Same with the RD1. 3 o'clock is pushing it too the limit of clean power amp delivery, after that it compresses in a bad way for high gain stuff.


----------



## big_aug (Nov 5, 2016)

I was in the same situation. I actually read this thread before it was bumped. I ultimately went with the RD5H. I found one used for $168 shipped in like new condition. I couldn't find an RD1H cheaper so that was what did it for me.


----------



## Mordacain (Nov 5, 2016)

So interestingly, despite conventional wisdom, the 5 watt Diavlo does not have more headroom. It actually has less low-end thump and a fizzier top. The power amp is actually class A single-ended in the 5 watt version. Think of it as a tweed champ with a higain preamp.

By comparison, though lower wattage, the 1 watt version uses both triodes of a 12AU7 in push-pull configuration.
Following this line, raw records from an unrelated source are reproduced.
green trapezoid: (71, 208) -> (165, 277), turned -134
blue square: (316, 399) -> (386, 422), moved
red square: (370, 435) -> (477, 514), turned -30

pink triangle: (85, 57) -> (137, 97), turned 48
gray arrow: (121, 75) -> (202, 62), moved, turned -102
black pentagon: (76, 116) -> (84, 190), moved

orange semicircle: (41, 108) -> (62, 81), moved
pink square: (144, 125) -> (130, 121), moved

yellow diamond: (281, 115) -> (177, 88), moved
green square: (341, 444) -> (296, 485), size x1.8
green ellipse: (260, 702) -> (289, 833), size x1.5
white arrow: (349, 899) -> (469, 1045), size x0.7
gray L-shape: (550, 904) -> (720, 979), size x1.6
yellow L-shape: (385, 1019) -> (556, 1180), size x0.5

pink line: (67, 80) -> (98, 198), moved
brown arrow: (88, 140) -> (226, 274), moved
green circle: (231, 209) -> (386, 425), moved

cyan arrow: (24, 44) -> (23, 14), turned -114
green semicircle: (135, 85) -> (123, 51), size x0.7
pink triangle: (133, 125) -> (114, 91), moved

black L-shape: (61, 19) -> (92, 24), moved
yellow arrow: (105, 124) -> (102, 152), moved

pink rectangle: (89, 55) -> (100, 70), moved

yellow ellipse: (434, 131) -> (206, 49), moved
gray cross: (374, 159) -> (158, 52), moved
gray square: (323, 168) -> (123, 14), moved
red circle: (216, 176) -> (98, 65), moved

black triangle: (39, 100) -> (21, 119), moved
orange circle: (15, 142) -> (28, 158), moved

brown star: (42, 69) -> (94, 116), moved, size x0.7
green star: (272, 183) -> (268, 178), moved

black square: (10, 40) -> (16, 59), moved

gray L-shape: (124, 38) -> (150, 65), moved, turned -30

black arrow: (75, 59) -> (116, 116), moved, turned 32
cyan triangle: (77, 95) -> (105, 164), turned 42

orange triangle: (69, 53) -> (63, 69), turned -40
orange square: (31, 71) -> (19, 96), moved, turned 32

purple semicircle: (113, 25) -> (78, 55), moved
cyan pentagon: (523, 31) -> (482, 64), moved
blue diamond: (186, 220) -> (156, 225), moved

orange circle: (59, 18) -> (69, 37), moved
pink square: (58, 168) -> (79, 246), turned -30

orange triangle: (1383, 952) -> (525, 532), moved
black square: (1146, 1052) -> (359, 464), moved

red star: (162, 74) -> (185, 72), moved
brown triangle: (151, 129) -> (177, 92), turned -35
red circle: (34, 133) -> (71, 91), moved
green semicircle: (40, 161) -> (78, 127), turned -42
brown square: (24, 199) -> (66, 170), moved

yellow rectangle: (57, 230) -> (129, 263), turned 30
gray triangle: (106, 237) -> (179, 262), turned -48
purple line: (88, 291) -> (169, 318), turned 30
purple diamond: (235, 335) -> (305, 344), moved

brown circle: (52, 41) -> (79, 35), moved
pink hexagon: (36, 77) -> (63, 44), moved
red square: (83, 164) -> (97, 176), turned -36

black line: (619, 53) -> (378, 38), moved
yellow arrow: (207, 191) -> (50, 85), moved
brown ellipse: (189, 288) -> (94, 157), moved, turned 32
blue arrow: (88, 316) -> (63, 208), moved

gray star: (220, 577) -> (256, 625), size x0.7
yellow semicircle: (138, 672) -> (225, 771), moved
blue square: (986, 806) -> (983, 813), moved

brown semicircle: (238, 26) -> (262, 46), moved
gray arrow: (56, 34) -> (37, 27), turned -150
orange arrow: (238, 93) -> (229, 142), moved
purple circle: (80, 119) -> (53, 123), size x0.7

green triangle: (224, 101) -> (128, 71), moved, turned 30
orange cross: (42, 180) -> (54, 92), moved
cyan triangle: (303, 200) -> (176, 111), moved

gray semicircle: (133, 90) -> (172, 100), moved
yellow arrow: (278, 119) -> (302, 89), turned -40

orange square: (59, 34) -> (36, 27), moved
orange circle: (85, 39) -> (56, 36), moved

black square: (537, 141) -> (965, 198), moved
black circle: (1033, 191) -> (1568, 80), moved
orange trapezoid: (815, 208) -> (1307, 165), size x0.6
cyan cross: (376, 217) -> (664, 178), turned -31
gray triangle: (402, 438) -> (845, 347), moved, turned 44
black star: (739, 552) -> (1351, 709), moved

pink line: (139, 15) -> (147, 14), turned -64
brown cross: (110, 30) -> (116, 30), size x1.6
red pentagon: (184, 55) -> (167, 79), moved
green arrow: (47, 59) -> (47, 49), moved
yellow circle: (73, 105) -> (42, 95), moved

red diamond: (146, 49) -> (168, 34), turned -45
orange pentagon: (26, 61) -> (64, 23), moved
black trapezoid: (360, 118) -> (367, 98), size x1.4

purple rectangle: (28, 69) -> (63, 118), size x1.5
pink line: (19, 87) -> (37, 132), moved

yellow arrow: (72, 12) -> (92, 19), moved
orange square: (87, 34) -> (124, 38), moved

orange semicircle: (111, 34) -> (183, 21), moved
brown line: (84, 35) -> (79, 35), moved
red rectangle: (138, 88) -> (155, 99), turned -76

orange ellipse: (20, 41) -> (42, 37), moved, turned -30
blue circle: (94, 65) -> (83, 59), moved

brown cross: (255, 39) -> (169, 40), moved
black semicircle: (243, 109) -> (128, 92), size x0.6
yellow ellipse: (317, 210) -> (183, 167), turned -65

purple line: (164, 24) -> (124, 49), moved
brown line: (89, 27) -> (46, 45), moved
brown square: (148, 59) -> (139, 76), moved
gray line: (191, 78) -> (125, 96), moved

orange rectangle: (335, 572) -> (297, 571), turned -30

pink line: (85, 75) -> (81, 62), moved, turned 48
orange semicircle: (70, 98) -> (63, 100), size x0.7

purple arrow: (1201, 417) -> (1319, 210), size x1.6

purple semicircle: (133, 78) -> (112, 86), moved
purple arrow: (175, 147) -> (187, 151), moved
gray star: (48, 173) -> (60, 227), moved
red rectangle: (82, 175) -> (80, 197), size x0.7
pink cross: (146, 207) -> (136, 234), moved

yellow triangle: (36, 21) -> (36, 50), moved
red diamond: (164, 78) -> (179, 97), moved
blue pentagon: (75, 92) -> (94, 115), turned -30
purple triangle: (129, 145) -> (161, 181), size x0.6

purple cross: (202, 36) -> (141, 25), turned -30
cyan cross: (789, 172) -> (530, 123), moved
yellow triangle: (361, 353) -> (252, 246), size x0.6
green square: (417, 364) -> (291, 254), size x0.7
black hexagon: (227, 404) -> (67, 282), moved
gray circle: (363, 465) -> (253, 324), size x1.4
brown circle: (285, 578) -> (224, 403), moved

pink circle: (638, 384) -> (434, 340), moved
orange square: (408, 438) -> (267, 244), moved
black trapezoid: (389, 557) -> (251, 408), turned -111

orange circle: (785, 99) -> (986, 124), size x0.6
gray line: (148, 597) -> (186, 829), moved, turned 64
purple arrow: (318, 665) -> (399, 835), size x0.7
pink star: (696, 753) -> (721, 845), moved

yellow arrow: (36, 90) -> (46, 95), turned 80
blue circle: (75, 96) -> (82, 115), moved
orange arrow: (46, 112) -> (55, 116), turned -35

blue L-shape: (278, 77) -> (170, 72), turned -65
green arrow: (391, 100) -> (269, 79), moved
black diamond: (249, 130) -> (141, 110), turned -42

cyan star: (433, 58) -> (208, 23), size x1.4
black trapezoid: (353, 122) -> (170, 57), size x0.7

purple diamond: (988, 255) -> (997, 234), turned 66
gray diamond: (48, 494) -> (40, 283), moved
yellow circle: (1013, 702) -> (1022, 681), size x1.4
It sounds both punchier and fuller.

As a note, I owned both - a combo version of the 5 watt and the head version of the 1 watt. 

I actually used the 1 watt as a power amp for my homebrew Fender preamp and it was quite lovely - a nice full bottom end and the appearance of ample headroom at low volume.

I paired both with a Mesa Boogie Mini Recto 1x12 (slanted) cab with the stock V30 and it was fantastic.

In short, I highly recommend the one watt version, it sounds great at everything but max volume. The 5 watt never sounded great to me and only sounded it's best at about half volume (it was either too fizzy thin on lower volume or too fuzzy thick at higher volumes).


----------



## wakjob (Nov 6, 2016)

^
Always wondered if changing the 6v6 to an old RCA would improve things with the RD5?

Did this with my old tweed amp. Simpler/older circuit, but I'm now a vintage tube hype convert.


----------